*Trigger Warning: Miscarriage mentioned in post. Please come back for another post if you aren’t ready for this one.
Last week was an intense whirlwind. I cried almost every day because of stress at work and I felt out of sorts all week. I am in the middle of a deep spring cleaning of almost everything we own and although it feels good to get things organized it’s stressful for sure.
We are entering a huge audit at work and I was thrown into it at the last minute because things weren’t getting done and have been playing catch up ever since.
Needless to say, by Thursday night I was ready for an alcoholic beverage (and I NEVER drink) and using a personal day on Friday. I battled with whether or not I could really afford (work load wise) to take the day off. After an insightful conversation with my mom I decided I needed to go to work. I couldn’t let the week defeat me.
Friday morning was instant chaos and I was questioning my decision almost immediately. I was in the middle of speaking to an unexpected visitor when one of the supervisors said, “I need to see you in my office”. I instantly almost cried because I could not take one more thing, but as I walked in I noticed the look of worry on her face and she said, “Nothing bad for you, I just need you to take an employee to the hospital, she thinks she is having a miscarriage”.
I felt like I had been punched in the stomach. We got a company car and we were on our way. I talked to her on the way there and tried to remember all the things I NEVER wanted to hear and made sure not to say those. I didn’t tell her it would all be ok, and I didn’t dismiss her worry. I knew how she was feeling, I was feeling it too. The rush of it came back like a waterfall over me.
I went back to her room with her (she asked me to) and tried to be as helpful as I could through the IV, and questions. Her boyfriend arrived and I let her know to let me know if she needed anything and then I left. The drive back to work alone was surreal. I have never been on the other side before, not directly anyways. I have never been the one driving to the hospital with a tearful woman next to me, and I have never been the one sitting across from a woman with an IV and gown on.
I said a prayer for her and her baby, and then I thanked God. Thanked Him you asked?? Yes, I thanked Him. For somehow nudging me to not call in to work, for letting me be the one to be there for her. If anyone understands what that feels like, it’s me, and I am thankful I was able to be there as opposed to someone else who may have said all the wrong things in a moment like that.

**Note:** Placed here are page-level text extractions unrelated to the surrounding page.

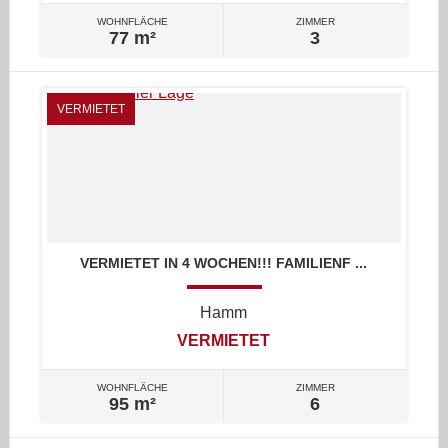
WOHNFLÄCHE
ZIMMER
77 m²
3
VERMIETET
VERMIETET IN 4 WOCHEN!!! FAMILIENF ...
Hamm
VERMIETET
WOHNFLÄCHE
ZIMMER
95 m²
6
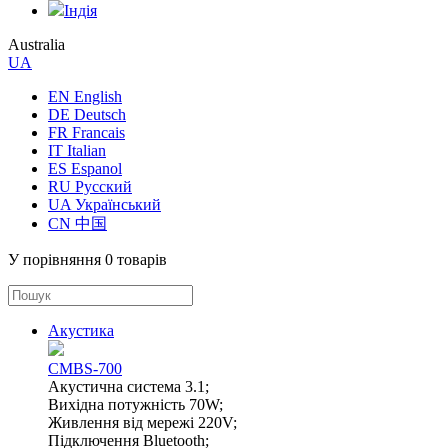
Індія
Australia
UA
EN English
DE Deutsch
FR Francais
IT Italian
ES Espanol
RU Русский
UA Український
CN 中国
У порівняння
0 товарів
Акустика
CMBS-700
Акустична система 3.1;
Вихідна потужність 70W;
Живлення від мережі 220V;
Підключення Bluetooth;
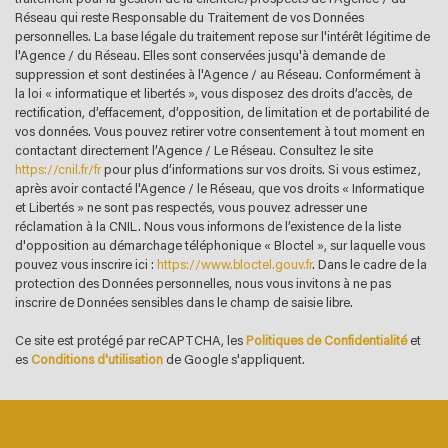
Réseau qui reste Responsable du Traitement de vos Données
Propriétaires (vs. locataires)
57,80 %
personnelles. La base légale du traitement repose sur l'intérêt légitime de
l'Agence / du Réseau. Elles sont conservées jusqu'à demande de
Taxe habitation
16,25 %
suppression et sont destinées à l'Agence / au Réseau. Conformément à
la loi « informatique et libertés », vous disposez des droits d’accès, de
Taxe foncière
18,67 %
rectification, d’effacement, d’opposition, de limitation et de portabilité de
Habitants de moins de 25 ans
23,78 %
vos données. Vous pouvez retirer votre consentement à tout moment en
contactant directement l’Agence / Le Réseau. Consultez le site
Habitants de 25 à 55 ans
39,51 %
https://cnil.fr/fr
pour plus d’informations sur vos droits. Si vous estimez,
après avoir contacté l'Agence / le Réseau, que vos droits « Informatique
Habitants de plus de 55 ans
36,70 %
et Libertés » ne sont pas respectés, vous pouvez adresser une
Nombre d'enfants par famille
0,71
réclamation à la CNIL. Nous vous informons de l’existence de la liste
d'opposition au démarchage téléphonique « Bloctel », sur laquelle vous
Familles sans enfant
57,79 %
pouvez vous inscrire ici :
https://www.bloctel.gouv.fr
. Dans le cadre de la
protection des Données personnelles, nous vous invitons à ne pas
Familles avec 1 ou 2 enfants
38,96 %
inscrire de Données sensibles dans le champ de saisie libre.
Maisons
78,02 %
Ce site est protégé par reCAPTCHA, les
Politiques de Confidentialité
et
Appartements
21,98 %
es
Conditions d'utilisation
de Google s'appliquent.
Familles avec 3 enfants
3,25 %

I have kept her in my prayers and as Sunday came and I remembered it was my angelversary I was humbled. I was a wreck all week at work, ready to throw in the towel and resort to my bed the whole day on Friday, but instead, I received a reminder that things could always be worse, and that I am stronger now for what I’ve been through and that every struggle comes with a lesson.
This week has already been much better (especially since we got election day off on Tuesday) and I am thankful that God has been speaking to me so loudly recently, or for that matter, that I’ve been listening a little better recently.